> **DATASET RECORDS**:

+++

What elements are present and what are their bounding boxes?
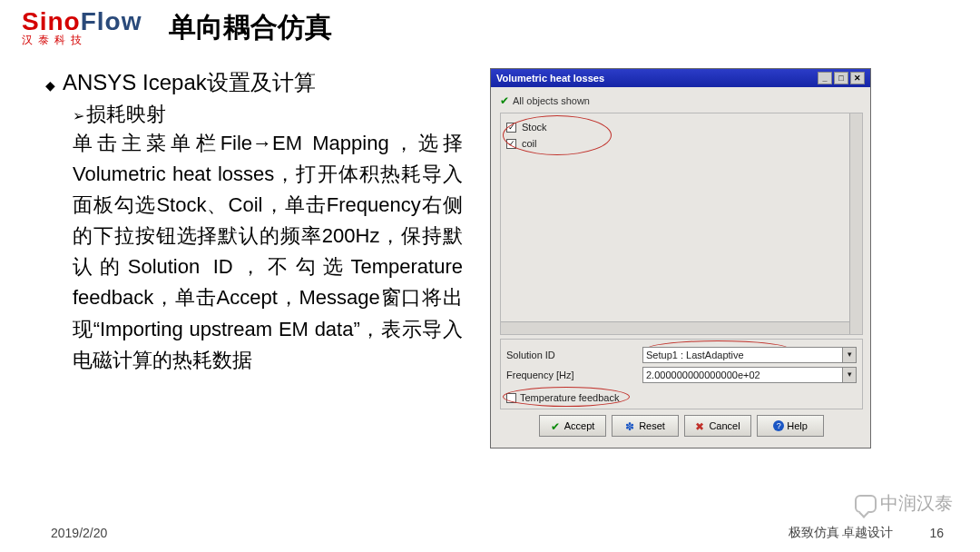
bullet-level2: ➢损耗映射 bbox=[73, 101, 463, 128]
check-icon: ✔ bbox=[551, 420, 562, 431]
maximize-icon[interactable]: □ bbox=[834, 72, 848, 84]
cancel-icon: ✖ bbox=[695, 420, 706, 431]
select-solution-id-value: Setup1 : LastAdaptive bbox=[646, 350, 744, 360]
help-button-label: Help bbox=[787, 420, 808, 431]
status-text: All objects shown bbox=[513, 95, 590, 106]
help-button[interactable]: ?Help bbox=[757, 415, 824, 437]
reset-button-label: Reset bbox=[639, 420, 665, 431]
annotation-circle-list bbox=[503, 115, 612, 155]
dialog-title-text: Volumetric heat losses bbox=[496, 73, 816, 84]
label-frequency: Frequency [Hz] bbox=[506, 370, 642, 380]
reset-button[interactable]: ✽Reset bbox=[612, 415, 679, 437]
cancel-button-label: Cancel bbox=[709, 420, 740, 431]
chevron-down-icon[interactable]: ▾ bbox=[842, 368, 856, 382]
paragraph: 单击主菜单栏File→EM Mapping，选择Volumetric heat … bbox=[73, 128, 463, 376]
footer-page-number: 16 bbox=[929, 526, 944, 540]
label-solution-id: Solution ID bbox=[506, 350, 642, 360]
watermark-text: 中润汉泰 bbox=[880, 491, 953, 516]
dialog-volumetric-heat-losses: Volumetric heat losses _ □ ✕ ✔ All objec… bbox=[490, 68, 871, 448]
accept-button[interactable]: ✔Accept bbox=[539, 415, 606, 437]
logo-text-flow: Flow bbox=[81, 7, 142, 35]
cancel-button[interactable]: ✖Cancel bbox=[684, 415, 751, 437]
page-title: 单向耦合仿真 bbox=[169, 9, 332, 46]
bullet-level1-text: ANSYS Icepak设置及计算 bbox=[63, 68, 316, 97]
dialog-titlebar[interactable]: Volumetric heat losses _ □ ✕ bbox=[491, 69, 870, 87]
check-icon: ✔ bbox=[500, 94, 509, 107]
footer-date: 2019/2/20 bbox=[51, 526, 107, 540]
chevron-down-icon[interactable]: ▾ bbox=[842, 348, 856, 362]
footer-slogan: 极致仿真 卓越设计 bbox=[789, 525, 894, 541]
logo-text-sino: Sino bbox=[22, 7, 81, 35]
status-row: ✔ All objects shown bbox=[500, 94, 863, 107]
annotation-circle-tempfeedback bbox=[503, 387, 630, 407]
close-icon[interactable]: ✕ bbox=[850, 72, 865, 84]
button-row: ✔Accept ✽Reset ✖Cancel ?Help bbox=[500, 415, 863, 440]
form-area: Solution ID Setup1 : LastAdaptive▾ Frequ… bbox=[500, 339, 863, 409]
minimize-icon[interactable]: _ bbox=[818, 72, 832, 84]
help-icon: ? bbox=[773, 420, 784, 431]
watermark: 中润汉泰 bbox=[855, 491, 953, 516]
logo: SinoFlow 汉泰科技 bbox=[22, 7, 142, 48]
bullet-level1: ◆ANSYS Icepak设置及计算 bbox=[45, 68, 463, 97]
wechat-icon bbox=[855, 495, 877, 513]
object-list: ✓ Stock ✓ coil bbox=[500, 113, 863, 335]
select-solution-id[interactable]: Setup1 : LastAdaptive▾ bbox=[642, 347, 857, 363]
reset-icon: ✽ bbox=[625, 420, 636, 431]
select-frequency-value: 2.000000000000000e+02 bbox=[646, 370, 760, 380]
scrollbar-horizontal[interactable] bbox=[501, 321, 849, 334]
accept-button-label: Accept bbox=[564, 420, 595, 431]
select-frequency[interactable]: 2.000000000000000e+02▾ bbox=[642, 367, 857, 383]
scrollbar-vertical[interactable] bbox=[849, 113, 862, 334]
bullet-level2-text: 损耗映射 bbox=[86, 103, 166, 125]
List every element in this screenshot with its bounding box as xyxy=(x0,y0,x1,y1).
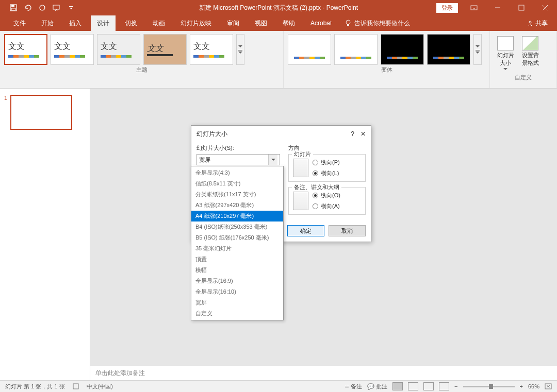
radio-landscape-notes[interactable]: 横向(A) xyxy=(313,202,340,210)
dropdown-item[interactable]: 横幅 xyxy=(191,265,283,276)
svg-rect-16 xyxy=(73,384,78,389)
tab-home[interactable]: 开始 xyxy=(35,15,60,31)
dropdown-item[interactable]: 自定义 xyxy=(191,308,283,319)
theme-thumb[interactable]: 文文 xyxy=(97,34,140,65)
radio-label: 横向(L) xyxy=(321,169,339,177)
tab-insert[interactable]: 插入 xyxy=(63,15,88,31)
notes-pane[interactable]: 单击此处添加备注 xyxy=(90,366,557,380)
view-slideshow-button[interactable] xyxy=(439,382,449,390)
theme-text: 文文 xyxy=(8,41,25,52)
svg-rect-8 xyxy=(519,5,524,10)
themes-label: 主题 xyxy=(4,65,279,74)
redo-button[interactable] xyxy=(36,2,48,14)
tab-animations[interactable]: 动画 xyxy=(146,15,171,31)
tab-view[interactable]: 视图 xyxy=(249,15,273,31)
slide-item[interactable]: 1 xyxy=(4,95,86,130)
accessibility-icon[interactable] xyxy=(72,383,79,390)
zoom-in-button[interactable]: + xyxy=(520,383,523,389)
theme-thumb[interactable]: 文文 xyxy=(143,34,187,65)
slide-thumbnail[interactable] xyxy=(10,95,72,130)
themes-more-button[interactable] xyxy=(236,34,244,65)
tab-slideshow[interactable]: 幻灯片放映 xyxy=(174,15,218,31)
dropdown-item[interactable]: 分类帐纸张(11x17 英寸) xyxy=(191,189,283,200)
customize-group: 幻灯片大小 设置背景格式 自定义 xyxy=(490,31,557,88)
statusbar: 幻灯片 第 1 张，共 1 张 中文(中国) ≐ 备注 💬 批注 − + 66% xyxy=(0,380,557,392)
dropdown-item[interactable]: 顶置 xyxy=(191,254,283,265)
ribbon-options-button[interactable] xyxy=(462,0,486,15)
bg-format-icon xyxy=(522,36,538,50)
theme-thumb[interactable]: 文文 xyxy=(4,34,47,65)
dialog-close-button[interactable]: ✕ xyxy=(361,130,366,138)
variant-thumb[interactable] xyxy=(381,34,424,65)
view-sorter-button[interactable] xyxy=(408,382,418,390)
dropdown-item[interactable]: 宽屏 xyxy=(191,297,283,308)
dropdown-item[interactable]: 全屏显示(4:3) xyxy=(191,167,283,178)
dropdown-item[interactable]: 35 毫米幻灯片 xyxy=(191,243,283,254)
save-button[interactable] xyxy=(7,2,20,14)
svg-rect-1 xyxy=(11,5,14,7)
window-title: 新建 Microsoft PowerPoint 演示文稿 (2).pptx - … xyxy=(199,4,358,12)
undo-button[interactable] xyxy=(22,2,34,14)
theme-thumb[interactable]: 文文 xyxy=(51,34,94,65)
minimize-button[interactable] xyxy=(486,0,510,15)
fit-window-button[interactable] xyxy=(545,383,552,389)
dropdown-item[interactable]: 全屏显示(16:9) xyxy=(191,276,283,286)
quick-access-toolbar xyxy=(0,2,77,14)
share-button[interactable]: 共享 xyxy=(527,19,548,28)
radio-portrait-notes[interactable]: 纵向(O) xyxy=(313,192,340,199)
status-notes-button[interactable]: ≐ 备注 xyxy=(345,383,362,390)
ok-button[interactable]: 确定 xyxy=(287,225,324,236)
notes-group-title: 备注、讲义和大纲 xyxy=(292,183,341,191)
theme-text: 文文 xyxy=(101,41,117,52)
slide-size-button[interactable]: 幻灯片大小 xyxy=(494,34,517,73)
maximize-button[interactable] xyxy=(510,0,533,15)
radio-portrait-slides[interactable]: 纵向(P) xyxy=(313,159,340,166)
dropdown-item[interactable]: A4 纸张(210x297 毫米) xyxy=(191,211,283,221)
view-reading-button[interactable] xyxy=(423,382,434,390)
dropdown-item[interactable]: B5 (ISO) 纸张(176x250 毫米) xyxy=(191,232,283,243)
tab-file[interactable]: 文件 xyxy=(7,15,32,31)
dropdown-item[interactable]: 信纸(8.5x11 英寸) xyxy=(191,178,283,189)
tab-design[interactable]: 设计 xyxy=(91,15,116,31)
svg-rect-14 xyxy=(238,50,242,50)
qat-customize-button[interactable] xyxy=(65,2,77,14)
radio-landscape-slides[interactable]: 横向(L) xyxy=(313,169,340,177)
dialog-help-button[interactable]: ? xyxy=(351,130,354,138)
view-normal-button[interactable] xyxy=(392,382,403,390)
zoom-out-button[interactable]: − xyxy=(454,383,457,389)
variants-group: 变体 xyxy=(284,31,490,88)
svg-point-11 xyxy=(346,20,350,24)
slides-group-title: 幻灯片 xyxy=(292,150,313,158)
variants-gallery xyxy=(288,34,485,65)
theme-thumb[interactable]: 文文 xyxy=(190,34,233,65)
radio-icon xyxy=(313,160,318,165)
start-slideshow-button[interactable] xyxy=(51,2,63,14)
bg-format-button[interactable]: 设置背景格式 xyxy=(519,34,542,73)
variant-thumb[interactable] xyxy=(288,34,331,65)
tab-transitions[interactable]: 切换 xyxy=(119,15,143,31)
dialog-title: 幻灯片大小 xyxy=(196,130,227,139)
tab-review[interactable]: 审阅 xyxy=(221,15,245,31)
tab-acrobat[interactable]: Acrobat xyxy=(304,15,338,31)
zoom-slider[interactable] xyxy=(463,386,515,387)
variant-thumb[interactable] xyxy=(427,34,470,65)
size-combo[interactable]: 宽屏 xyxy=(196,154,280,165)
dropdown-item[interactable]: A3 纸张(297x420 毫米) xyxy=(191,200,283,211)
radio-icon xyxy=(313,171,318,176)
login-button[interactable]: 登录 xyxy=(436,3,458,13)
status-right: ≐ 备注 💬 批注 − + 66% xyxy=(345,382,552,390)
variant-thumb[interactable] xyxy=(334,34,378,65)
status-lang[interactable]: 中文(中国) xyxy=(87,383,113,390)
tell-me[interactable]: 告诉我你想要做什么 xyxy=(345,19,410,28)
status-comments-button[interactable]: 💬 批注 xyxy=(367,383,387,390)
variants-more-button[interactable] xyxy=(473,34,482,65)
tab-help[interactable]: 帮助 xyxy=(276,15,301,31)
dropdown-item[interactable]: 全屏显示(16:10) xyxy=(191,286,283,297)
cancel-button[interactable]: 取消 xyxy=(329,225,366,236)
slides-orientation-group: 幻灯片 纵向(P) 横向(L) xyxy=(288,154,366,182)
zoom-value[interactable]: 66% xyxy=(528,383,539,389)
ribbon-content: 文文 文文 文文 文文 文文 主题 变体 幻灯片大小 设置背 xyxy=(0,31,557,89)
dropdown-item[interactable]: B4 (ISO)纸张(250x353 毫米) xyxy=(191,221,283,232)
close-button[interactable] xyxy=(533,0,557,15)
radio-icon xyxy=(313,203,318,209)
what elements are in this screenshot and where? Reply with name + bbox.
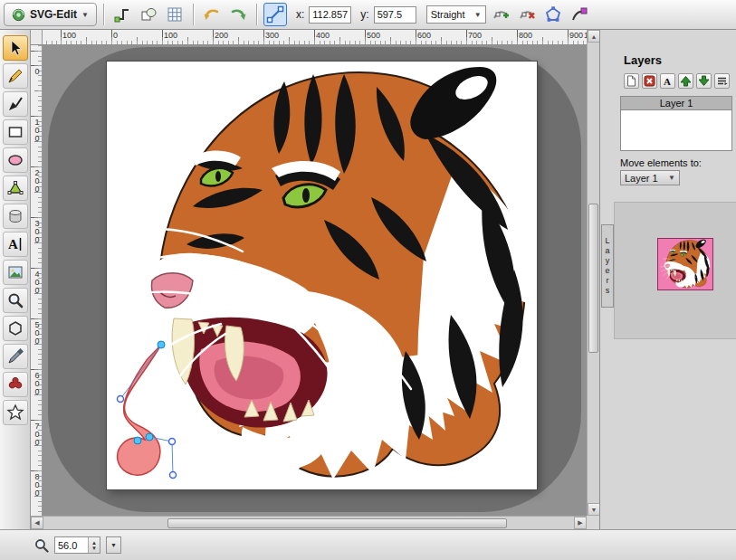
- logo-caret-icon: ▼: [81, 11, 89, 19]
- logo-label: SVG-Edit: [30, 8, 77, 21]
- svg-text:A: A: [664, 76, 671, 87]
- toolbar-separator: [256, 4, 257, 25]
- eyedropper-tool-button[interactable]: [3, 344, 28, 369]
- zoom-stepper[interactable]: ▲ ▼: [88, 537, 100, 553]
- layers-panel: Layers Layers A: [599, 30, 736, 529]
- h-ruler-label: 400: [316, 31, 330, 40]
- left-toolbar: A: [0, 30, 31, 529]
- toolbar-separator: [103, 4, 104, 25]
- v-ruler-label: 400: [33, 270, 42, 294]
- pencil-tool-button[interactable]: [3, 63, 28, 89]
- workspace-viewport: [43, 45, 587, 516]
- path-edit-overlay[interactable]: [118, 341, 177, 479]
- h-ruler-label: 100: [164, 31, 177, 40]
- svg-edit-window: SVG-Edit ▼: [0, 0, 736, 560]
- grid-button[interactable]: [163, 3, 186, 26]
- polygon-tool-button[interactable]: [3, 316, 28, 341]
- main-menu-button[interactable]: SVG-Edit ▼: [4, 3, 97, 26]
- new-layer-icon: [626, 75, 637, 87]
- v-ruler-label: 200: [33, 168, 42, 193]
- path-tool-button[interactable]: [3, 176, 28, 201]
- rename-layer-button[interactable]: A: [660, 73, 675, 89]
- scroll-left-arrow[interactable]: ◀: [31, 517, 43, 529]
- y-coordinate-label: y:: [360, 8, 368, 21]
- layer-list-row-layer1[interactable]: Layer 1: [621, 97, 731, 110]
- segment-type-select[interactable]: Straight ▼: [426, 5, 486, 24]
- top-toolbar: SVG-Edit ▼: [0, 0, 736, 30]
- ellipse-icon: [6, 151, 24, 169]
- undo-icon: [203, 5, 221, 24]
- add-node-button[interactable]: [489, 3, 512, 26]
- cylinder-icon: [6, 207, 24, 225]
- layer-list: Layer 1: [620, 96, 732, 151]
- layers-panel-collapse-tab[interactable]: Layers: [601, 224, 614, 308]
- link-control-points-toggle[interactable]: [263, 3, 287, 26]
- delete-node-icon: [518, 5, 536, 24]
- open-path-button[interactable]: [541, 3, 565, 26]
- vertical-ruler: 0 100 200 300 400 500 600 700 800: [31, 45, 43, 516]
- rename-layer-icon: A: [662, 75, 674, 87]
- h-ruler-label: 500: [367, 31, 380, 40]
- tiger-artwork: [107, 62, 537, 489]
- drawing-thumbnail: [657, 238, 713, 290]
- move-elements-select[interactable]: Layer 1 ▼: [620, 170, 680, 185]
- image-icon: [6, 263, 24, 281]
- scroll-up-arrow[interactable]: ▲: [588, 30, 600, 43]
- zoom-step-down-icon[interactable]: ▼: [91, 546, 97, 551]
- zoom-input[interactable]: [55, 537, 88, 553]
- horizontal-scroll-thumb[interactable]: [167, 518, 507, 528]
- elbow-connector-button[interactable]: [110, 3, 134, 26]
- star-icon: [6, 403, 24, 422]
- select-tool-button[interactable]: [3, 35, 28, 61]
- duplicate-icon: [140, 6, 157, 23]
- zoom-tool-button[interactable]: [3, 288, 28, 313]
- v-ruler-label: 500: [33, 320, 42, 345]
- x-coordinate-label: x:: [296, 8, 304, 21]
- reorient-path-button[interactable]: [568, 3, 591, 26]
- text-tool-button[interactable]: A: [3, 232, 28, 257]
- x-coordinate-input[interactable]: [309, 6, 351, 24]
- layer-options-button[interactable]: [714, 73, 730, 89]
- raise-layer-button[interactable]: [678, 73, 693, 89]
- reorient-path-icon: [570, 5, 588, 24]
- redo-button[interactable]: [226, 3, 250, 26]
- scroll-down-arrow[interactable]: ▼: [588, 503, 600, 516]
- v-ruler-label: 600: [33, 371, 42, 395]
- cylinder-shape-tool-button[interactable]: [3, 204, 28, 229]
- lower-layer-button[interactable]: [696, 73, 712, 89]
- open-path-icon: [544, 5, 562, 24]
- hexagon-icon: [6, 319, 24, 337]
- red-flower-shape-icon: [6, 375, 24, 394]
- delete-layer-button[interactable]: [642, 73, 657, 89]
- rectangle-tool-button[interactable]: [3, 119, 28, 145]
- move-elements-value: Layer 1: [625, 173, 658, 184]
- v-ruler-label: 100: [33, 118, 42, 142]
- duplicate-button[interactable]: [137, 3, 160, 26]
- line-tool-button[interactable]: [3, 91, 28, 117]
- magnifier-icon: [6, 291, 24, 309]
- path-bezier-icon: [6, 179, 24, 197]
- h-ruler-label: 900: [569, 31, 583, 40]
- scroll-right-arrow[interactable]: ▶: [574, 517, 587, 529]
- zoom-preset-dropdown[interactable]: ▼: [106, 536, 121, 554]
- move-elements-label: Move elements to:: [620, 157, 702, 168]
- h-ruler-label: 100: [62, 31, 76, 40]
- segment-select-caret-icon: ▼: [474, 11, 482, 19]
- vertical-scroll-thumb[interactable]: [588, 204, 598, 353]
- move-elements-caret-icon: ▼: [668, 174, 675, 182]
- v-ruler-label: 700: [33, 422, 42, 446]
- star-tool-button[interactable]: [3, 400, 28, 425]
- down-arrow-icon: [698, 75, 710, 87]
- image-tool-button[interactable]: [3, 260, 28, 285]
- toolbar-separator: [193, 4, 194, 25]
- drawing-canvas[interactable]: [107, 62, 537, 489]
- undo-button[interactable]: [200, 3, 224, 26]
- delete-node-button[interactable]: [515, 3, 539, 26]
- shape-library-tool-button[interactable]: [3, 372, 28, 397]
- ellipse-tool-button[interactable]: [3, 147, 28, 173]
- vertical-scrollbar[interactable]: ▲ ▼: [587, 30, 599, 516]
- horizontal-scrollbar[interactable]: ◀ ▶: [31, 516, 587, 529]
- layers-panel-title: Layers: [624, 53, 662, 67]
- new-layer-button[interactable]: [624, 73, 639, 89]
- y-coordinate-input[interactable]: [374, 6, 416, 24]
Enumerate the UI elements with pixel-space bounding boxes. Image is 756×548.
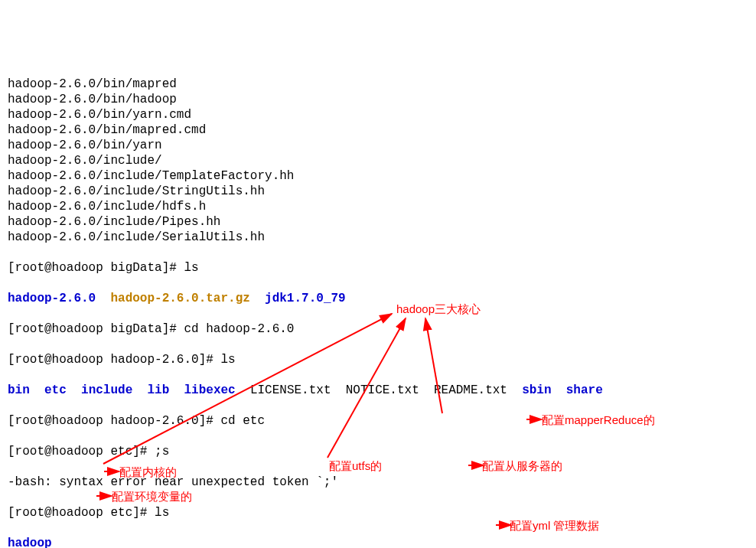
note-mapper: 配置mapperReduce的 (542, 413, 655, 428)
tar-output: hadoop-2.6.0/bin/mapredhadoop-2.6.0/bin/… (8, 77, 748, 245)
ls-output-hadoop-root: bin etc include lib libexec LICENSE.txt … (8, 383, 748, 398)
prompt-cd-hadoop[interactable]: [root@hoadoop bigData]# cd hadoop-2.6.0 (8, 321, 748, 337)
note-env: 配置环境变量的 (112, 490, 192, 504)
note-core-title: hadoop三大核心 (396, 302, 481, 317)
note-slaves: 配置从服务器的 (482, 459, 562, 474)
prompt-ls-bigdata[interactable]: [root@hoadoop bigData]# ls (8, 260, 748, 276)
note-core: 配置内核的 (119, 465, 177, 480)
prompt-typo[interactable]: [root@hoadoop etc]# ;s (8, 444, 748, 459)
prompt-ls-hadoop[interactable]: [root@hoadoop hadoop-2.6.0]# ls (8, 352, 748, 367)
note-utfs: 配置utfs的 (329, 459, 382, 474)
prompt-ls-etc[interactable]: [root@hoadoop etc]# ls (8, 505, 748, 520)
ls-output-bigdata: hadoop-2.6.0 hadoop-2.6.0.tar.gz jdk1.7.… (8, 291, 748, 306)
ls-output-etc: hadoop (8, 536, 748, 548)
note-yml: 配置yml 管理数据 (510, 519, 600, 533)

+++

> **WORK TO BE COMPLETED**: Wherever the word "landscape" appears in the listing, copy the line that holds it.

> **RESULT OF THIS EXERCISE**:
radio-landscape-notes[interactable]: 横向(A) xyxy=(313,202,340,210)
radio-landscape-slides[interactable]: 横向(L) xyxy=(313,169,340,177)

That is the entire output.